ADJUDICATION OF WRONGLY AVAILED TRANSITIONAL CREDITS — A TALE OF SIX GAPS


Verification of TRAN-I or TRAN-II forms have been or may be carried out by the department. During the process, they may come across cases where allegedly wrong transitional credits could have been claimed. One striking example can be the transitional credits in respect of cess (KKC) which was permitted prior to retrospective amendment to Section 140(1) of the CGST Act, 2017 vide CGST (Amendment) Act, 2018. Interesting question will, hence, come to our mind as to whether and how will the department adjudicate and then recover such allegedly wrongly claimed transitional credit. Also, what shall be rights of the taxpayer to contest such stand by way of appellate mechanism? There are indeed many gaps (six in total) in the concerned legal provisions. Present article seeks to throw light on such gaps and attempts to suggest the way forward.

 

Legal provisions

Transitional credits have been chiefly claimed u/s 140 of the CGST Act, 2017 (or SGST Act, 2017). Perusal of the said provisions will clearly show that it does not provide for adjudication and recovery of any such transitional credit which might have been claimed wrongly. This brings us to Section 73(1) of the CGST Act, 2017 (parallel provisions under SGST Act) which enables the determination of tax (i.e. adjudication) in certain cases not involving fraud. Said provisions are reproduced below for ready reference :

“SECTION 73. Determination of tax not paid or short paid or erroneously refunded or input tax credit wrongly availed or utilised for any reason other than fraud or any wilful misstatement or suppression of facts. -

(1) Where it appears to the proper officer that any tax has not been paid or short paid or erroneously refunded, or where input tax credit has been wrongly availed or utilized for any reason, other than the reason of fraud or any wilful misstatement or suppression of facts to evade tax, he shall serve notice on the person chargeable with tax which has not been so paid or which has been so short paid or to whom the refund has erroneously been made, or who has wrongly availed or utilised input tax credit, requiring him to show cause as to why he should not pay the amount specified in the notice along with interest payable thereon under section 50 and a penalty leviable under the provisions of this Act or the rules made thereunder.”

Parallel provisions are also contained under Section 74 to provide for adjudication of tax not paid on account of fraud or wilful misstatement or suppression.

Further, Rule 121 of the CGST Rules, 2017, has been enacted in this regard which reads as under :

“RULE 121 : Recovery of credit wrongly availed. - The amount credited under sub-rule (3) of rule 117 may be verified and proceedings under section 73 or, as the case may be, section 74 shall be initiated in respect of any credit wrongly availed, whether wholly or partly.”

Hence an attempt has been made by connecting the Rule with the Act to provide for some solution to enable the adjudication and recovery of the wrongly availed transitional credit.

 

Now where are the gaps in the above provisions?
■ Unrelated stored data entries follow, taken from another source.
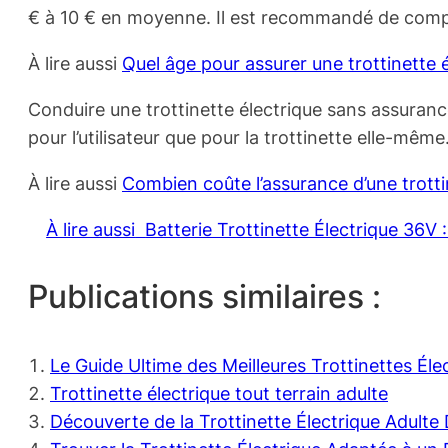
€ à 10 € en moyenne. Il est recommandé de compare
À lire aussi
Quel âge pour assurer une trottinette 
Conduire une trottinette électrique sans assuranc
pour l’utilisateur que pour la trottinette elle-mê
À lire aussi
Combien coûte l’assurance d’une trotti
À lire aussi
Batterie Trottinette Électrique 36V
Publications similaires :
Le Guide Ultime des Meilleures Trottinettes Él
Trottinette électrique tout terrain adulte
Découverte de la Trottinette Électrique Adult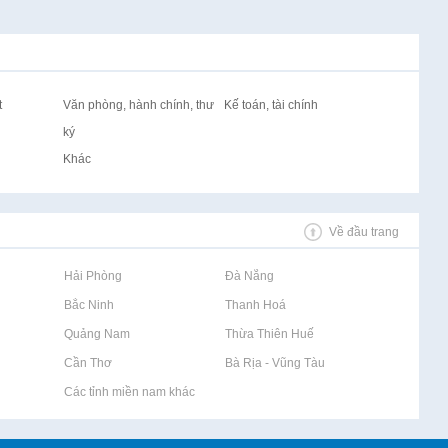
t
Văn phòng, hành chính, thư
Kế toán, tài chính
ký
Khác
Về đầu trang
Rao vặt tại Hải Phòng
Rao vặt tại Đà Nẵng
Rao vặt tại Bắc Ninh
Rao vặt tại Thanh Hoá
Rao vặt tại Quảng Nam
Rao vặt tại Thừa Thiên Huế
Rao vặt tại Cần Thơ
Rao vặt tại Bà Rịa - Vũng Tàu
Rao vặt tại Các tỉnh miền nam khác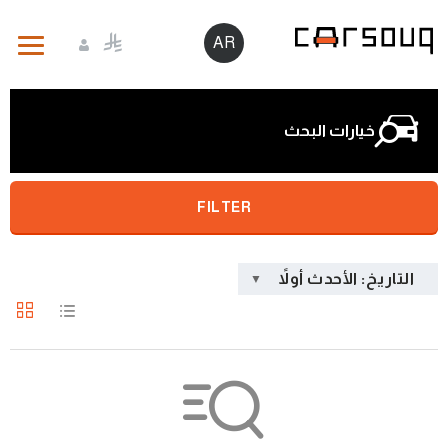
AR
خيارات البحث
FILTER
التاريخ: الأحدث أولاً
On close reading, one may notice the following gaps :

Gaps in the legal provisions -

Perusal of Section 73(1) supra will entail that the proper officer has the power to only determine any tax which has not been paid or short paid or erroneously refunded or input tax credit wrongly availed or utilized for any reason. Similar provisions are also contained u/s 74(1) which permits determination of tax in cases involving fraud or wilful misstatement or suppression of facts.
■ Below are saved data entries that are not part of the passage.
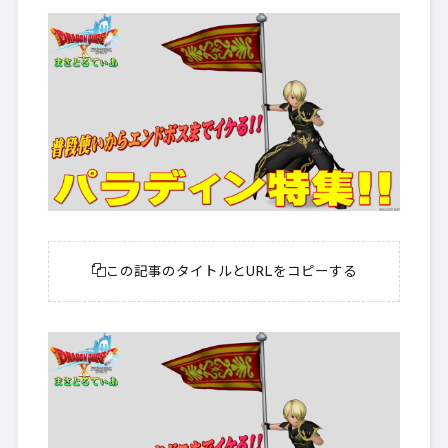
この記事のタイトルとURLをコピーする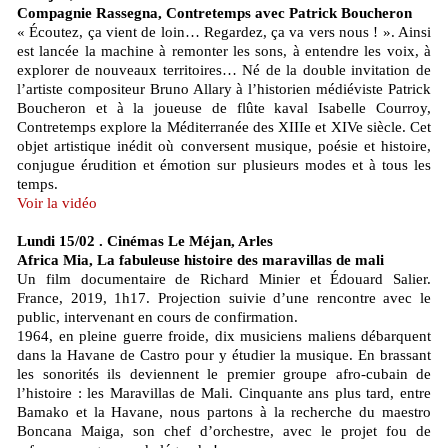
Compagnie Rassegna, Contretemps avec Patrick Boucheron
« Écoutez, ça vient de loin… Regardez, ça va vers nous ! ». Ainsi
est lancée la machine à remonter les sons, à entendre les voix, à
explorer de nouveaux territoires… Né de la double invitation de
l’artiste compositeur Bruno Allary à l’historien médiéviste Patrick
Boucheron et à la joueuse de flûte kaval Isabelle Courroy,
Contretemps explore la Méditerranée des XIIIe et XIVe siècle. Cet
objet artistique inédit où conversent musique, poésie et histoire,
conjugue érudition et émotion sur plusieurs modes et à tous les
temps.
Voir la vidéo
Lundi 15/02 . Cinémas Le Méjan, Arles
Africa Mia, La fabuleuse histoire des maravillas de mali
Un film documentaire de Richard Minier et Édouard Salier.
France, 2019, 1h17. Projection suivie d’une rencontre avec le
public, intervenant en cours de confirmation.
1964, en pleine guerre froide, dix musiciens maliens débarquent
dans la Havane de Castro pour y étudier la musique. En brassant
les sonorités ils deviennent le premier groupe afro-cubain de
l’histoire : les Maravillas de Mali. Cinquante ans plus tard, entre
Bamako et la Havane, nous partons à la recherche du maestro
Boncana Maiga, son chef d’orchestre, avec le projet fou de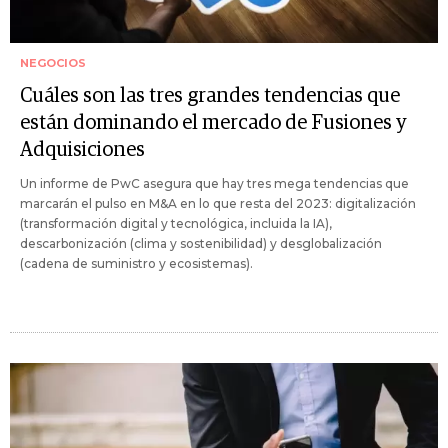
NEGOCIOS
Cuáles son las tres grandes tendencias que
están dominando el mercado de Fusiones y
Adquisiciones
Un informe de PwC asegura que hay tres mega tendencias que
marcarán el pulso en M&A en lo que resta del 2023: digitalización
(transformación digital y tecnológica, incluida la IA),
descarbonización (clima y sostenibilidad) y desglobalización
(cadena de suministro y ecosistemas).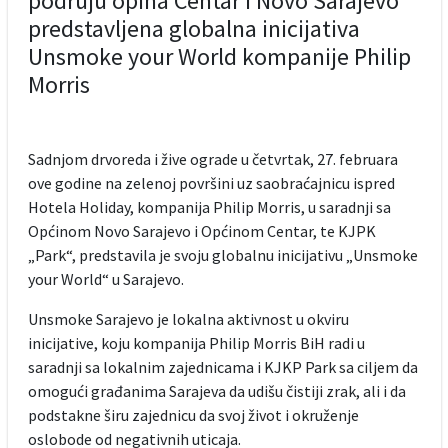
podruju opina Centar i Novo Sarajevo
predstavljena globalna inicijativa
Unsmoke your World kompanije Philip
Morris
Sadnjom drvoreda i žive ograde u četvrtak, 27. februara
ove godine na zelenoj površini uz saobraćajnicu ispred
Hotela Holiday, kompanija Philip Morris, u saradnji sa
Općinom Novo Sarajevo i Općinom Centar, te KJPK
„Park“, predstavila je svoju globalnu inicijativu „Unsmoke
your World“ u Sarajevo.
Unsmoke Sarajevo je lokalna aktivnost u okviru
inicijative, koju kompanija Philip Morris BiH radi u
saradnji sa lokalnim zajednicama i KJKP Park sa ciljem da
omogući građanima Sarajeva da udišu čistiji zrak, ali i da
podstakne širu zajednicu da svoj život i okruženje
oslobode od negativnih uticaja.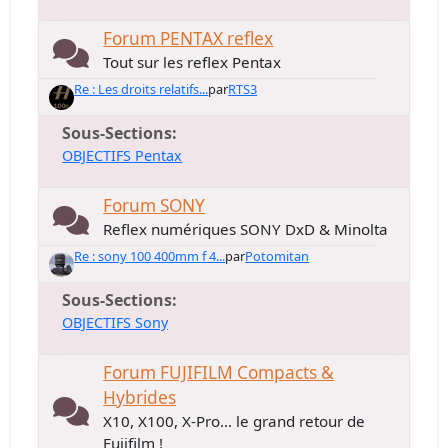
Forum PENTAX reflex
Tout sur les reflex Pentax
Re : Les droits relatifs...
par
RTS3
Sous-Sections
OBJECTIFS Pentax
Forum SONY
Reflex numériques SONY DxD & Minolta
Re : sony 100 400mm f 4...
par
Potomitan
Sous-Sections
OBJECTIFS Sony
Forum FUJIFILM Compacts &
Hybrides
X10, X100, X-Pro... le grand retour de
Fujifilm !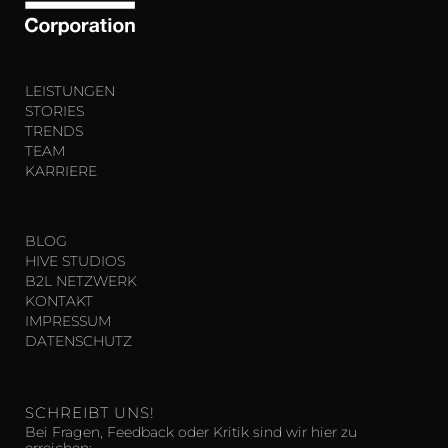
LEISTUNGEN
STORIES
TRENDS
TEAM
KARRIERE
BLOG
HIVE STUDIOS
B2L NETZWERK
KONTAKT
IMPRESSUM
DATENSCHUTZ
SCHREIBT UNS!
Bei Fragen, Feedback oder Kritik sind wir hier zu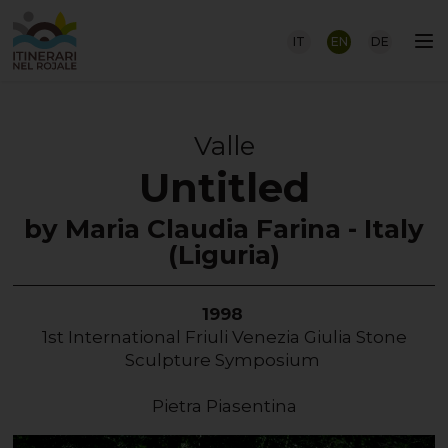
IT
EN
DE
Valle
Untitled
by Maria Claudia Farina - Italy
(Liguria)
1998
1st International Friuli Venezia Giulia Stone
Sculpture Symposium
Pietra Piasentina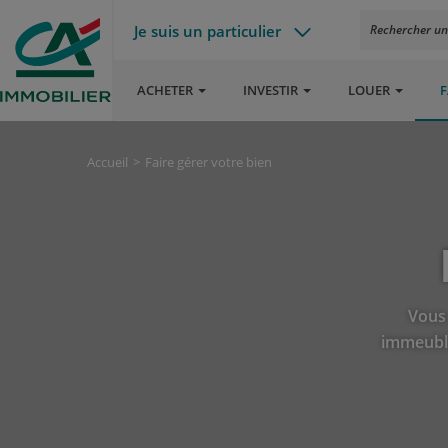
Je suis un particulier
Rechercher un a
ACHETER
INVESTIR
LOUER
F
Accueil
Faire gérer votre bien
Vous 
immeuble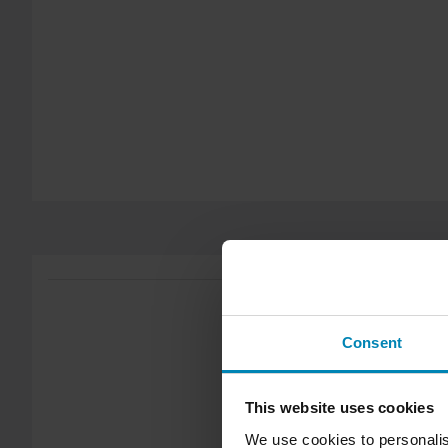
Yli 150€ tilaukset ovat maksuttomia. *Tämä ei sisällä ylisuuria 
60 päivän palautusoikeus*
Sinulla on oikeus palauttaa tilauksesi 60 päivän sisällä. Pala
kulut. *Palautusoikeus ei koske henkilökohtaisesti räätälöityjä t
Lähetä
tuotteita. Katso lisätietoja ja ehdot
asiakaspalveluosiosta
.
Consent
This website uses cookies
We use cookies to personalis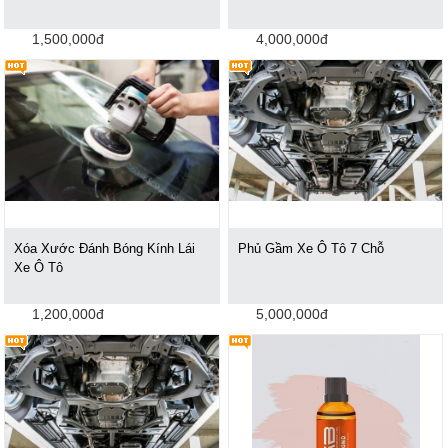
1,500,000đ
4,000,000đ
Xóa Xước Đánh Bóng Kính Lái
Phủ Gầm Xe Ô Tô 7 Chỗ
Xe Ô Tô
1,200,000đ
5,000,000đ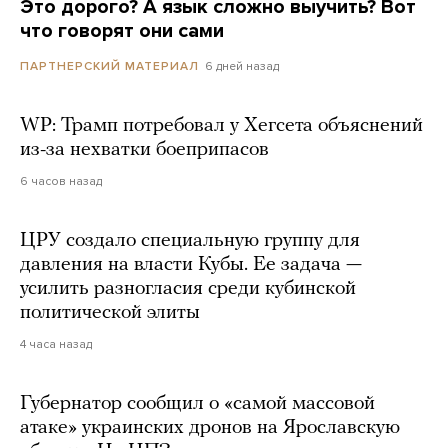
Это дорого? А язык сложно выучить? Вот
что говорят они сами
6 дней назад
ПАРТНЕРСКИЙ МАТЕРИАЛ
WP: Трамп потребовал у Хегсета объяснений
из-за нехватки боеприпасов
6 часов назад
ЦРУ создало специальную группу для
давления на власти Кубы. Ее задача —
усилить разногласия среди кубинской
политической элиты
4 часа назад
Губернатор сообщил о «самой массовой
атаке» украинских дронов на Ярославскую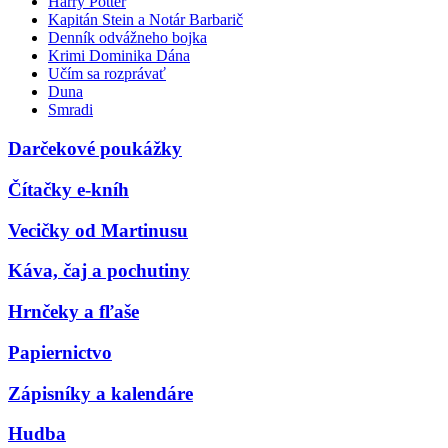
Harry Potter
Kapitán Stein a Notár Barbarič
Denník odvážneho bojka
Krimi Dominika Dána
Učím sa rozprávať
Duna
Smradi
Darčekové poukážky
Čítačky e-kníh
Vecičky od Martinusu
Káva, čaj a pochutiny
Hrnčeky a fľaše
Papiernictvo
Zápisníky a kalendáre
Hudba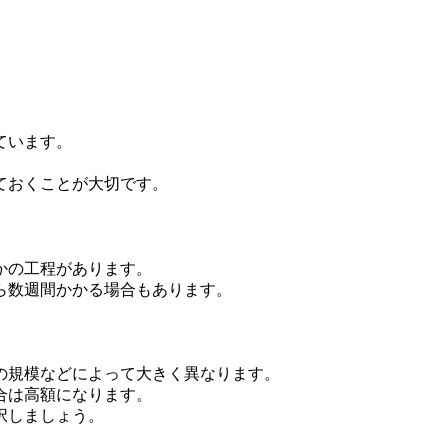
ています。
ておくことが大切です。
かの工程があります。
ら数週間かかる場合もあります。
の規模などによって大きく異なります。
合は高額になります。
択しましょう。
Now the adjudication of allegedly wrongly claimed transitional credit is clearly not the case of the determination of tax not paid or short paid (as it relates to output tax) or the tax erroneously refunded. Hence only question to answer then is whether such determination of the wrongly claimed transitional credit can be said to be “input tax credit” wrongly availed which can be determined u/s 73(1).
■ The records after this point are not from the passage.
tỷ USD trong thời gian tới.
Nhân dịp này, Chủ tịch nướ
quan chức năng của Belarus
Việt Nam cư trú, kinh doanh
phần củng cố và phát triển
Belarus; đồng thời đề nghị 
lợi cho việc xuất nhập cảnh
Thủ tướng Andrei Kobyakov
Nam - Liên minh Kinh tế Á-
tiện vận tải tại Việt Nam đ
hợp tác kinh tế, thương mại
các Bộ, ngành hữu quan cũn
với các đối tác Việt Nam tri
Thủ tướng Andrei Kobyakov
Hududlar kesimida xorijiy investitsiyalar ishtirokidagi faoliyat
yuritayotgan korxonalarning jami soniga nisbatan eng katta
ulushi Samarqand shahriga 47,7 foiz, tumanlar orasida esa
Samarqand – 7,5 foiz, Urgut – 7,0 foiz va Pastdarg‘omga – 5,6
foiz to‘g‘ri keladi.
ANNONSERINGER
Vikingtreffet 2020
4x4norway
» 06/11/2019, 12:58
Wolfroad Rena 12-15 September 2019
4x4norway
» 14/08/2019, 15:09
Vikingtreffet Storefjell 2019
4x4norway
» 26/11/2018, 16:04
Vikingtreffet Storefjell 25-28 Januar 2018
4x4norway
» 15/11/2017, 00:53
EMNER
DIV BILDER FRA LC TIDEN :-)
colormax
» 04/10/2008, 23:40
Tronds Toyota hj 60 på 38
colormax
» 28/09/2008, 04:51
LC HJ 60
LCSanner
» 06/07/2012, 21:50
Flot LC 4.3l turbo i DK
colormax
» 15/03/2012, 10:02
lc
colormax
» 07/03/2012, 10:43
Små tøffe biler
The term “input tax credit” is defined u/s 2(63) read with Section 2(62) of the CGST Act, 2017. It only includes the tax which has been charged on the supply of goods or services or both. Said definitions are reproduced below for ready reference :

“Section 2(62) : “input tax” in relation to a registered person, means the central tax, State tax, integrated tax or Union territory tax charged on any supply of goods or services or both made to him and includes -“

          “Section 2(63) : “input tax credit” means the credit of input tax”

Thus, the transitional credit cannot be considered as the “input tax credit” since the same is not the tax charged on any supply of goods or services. Even in respect of refund of transitional credit, Circular No. 37/11/2018-GST [2018 (10) G.S.T.L. C50] has been issued stating that since the transitional credit is not input tax credit, no refund can be claimed thereof.

Hence, it clearly emerges that the adjudication of the allegedly wrongly availed transitional credit cannot be carried out u/s 73(1) or 74(1) of the CGST Act, 2017.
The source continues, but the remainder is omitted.